I’m not sure I need to. Some moments are better left to the sacred sanctuary of our silence. But throughout the past forty-eight hours, and in the midst of my desire to bookmark this chapter in my life titled Little River UMC, I’ve come to a simple, yet grand conclusion about the weekend. A few words I’d like to serve as my “stone of remembrance” regarding the grace of God and just how far he has traveled on my behalf to bestow on me the gift of sacred participation in his kingdom work.

I love God and his Word more today than I did yesterday. I want to jump into the pages of Scripture and be part of the story. I want to bury my head in the midst of God’s truth until it spews out of my mouth and ears and hands and feet. I want to scour every inch of every word that’s been written in the Word until it becomes the final word behind my many words.

Why the passion? Why the urgency? Why the need?

Because yesterday God proved himself faithful … again. Yesterday, I stood as a living witness to the power and transformation of God’s Spirit existing within me. To be used by God and to know that this usefulness is happening as it happens is the greatest joy and confirmation I have ever known. It wasn’t the expressions on the faces of those who gathered that signaled to me my effectiveness; it was the impression I felt deep within my soul.

Yesterday, I made a heartfelt offering to God. In my time of preparation leading up to the event, I promised to give him my best—to be a student of his Word and then to take my “learning” and to share it liberally with his children. Tonight, my heart longs to watch the seeds of that sharing blossom into something more … perhaps some of the reason behind my stirring emotions this evening. But yesterday’s sowing belongs to another … to hands that are better able to grow all things in accordance with a master plan that exceeds my efforts at cultivation.

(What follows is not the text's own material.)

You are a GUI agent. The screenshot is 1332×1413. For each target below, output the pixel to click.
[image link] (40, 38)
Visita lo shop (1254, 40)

Father God knows best the next steps in the journey … both theirs and mine. I must trust him with the “finishing” work. In the meantime, he tells me that we’ve got some finishing to do on my end. That I should fix my eyes on the road ahead, cast a glance in a forward direction, and continue my tutelage under his capable leadership.

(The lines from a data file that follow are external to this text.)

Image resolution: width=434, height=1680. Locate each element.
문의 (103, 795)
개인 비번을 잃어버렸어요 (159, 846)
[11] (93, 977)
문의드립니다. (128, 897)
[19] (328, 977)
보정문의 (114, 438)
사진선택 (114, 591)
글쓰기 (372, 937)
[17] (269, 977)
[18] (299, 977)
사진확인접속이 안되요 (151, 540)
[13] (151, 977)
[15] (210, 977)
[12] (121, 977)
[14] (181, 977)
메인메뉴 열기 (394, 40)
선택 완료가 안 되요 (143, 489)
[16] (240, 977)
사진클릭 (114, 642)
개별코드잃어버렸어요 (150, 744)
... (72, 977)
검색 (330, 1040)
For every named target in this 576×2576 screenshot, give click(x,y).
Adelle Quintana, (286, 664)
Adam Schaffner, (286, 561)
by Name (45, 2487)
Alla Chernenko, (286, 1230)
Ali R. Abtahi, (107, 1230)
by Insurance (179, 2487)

I want to be prepared for more moments of having my heart stirred by holy impression. Whether they come to me through a group setting, a one-on-one encounter at the local grocery store, in my home or around the table with friends, wherever and whenever kingdom seed is called for, I want my pockets full for the sowing.

I don’t want to have to do research when the world comes knocking. I want to live the research that has come to me through intentional study and preparation. I want to prepared, in season and out to give a reason for the hope that I carry within my heart.

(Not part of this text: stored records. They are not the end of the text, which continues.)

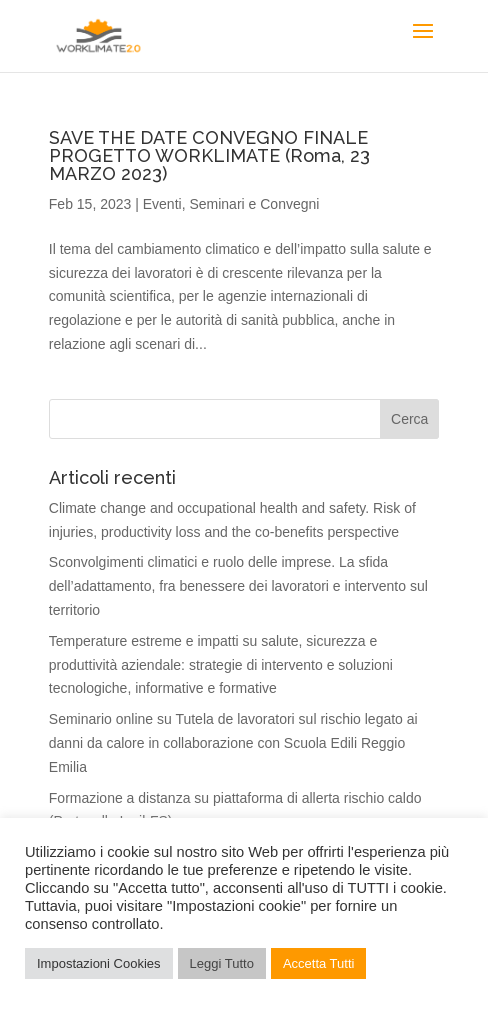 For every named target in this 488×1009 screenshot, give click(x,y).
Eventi (162, 204)
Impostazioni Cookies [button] (99, 963)
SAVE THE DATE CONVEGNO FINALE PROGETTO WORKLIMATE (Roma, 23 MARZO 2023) (209, 155)
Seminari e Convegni (254, 204)
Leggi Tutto (222, 963)
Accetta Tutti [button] (319, 963) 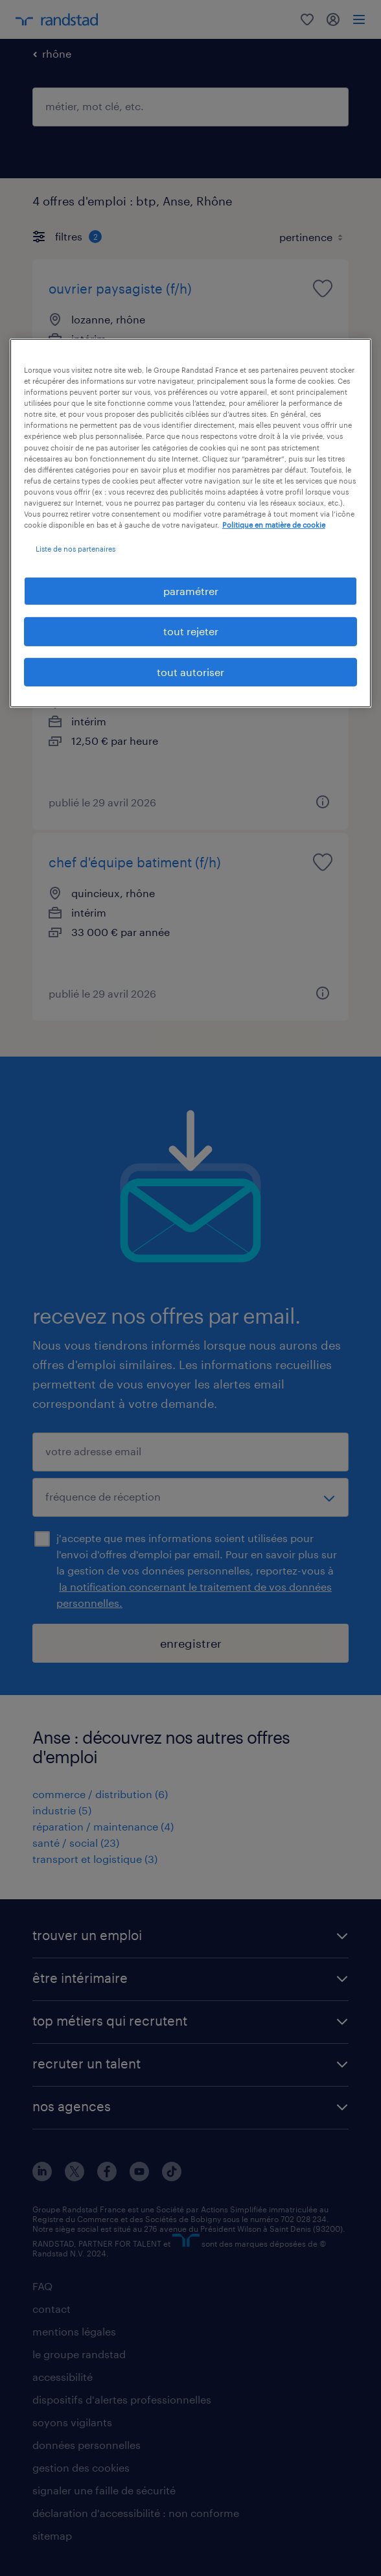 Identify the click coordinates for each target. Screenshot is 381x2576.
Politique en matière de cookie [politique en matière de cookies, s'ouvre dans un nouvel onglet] (273, 525)
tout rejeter (190, 631)
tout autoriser (190, 672)
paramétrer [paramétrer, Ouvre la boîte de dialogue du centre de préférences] (190, 591)
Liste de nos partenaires (75, 548) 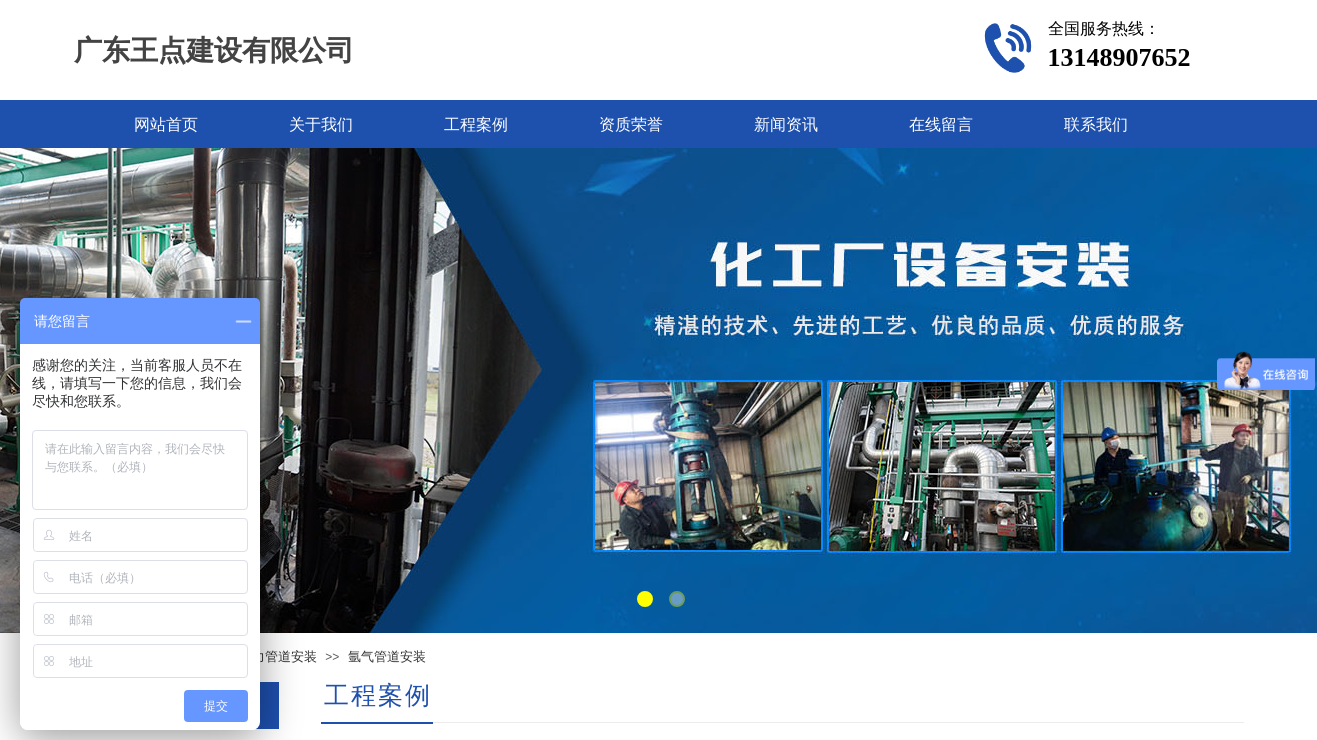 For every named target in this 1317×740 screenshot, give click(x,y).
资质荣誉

Thus, I get back to the Word this week. I keep learning, keep listening, keep bending to the leading of my Father’s initiative. He has something more for me, and I plan on jumping into the pages of holy writ in order to find it.

Would you join me in the search? Pull up your chair alongside of me in God’s classroom to see what he might want to teach you? Would you open up the good book to a good story and take your place as an active participant in the scene? All of God’s Word stands ready for our willing participation. None of it is null and void of purpose. It’s still breathing with authenticity, with life, and with the power to change hearts, move mountains, and bring us to our knees in absolute wonder regarding its worth.

I want God’s wonder this week; I want the same for you. All of us, every last one of us, are given a measure of influence upon this earth. Let’s invest our portion toward kingdom end, and let’s do so in remembrance and thankfulness for the grace we’ve tasted. As always…

peace for the journey,

PS: You might remember me writing about Mr. Calvin and the strong impression he had on me when I visited Little River last year (click here to read). That’s him in the picture above. He found me during a session break, and when I invited him to sit in on the last session with the ladies, he went home, put on a suit and returned. Truly, he is one of God’s most precious saints. I’ll see you again, Calvin.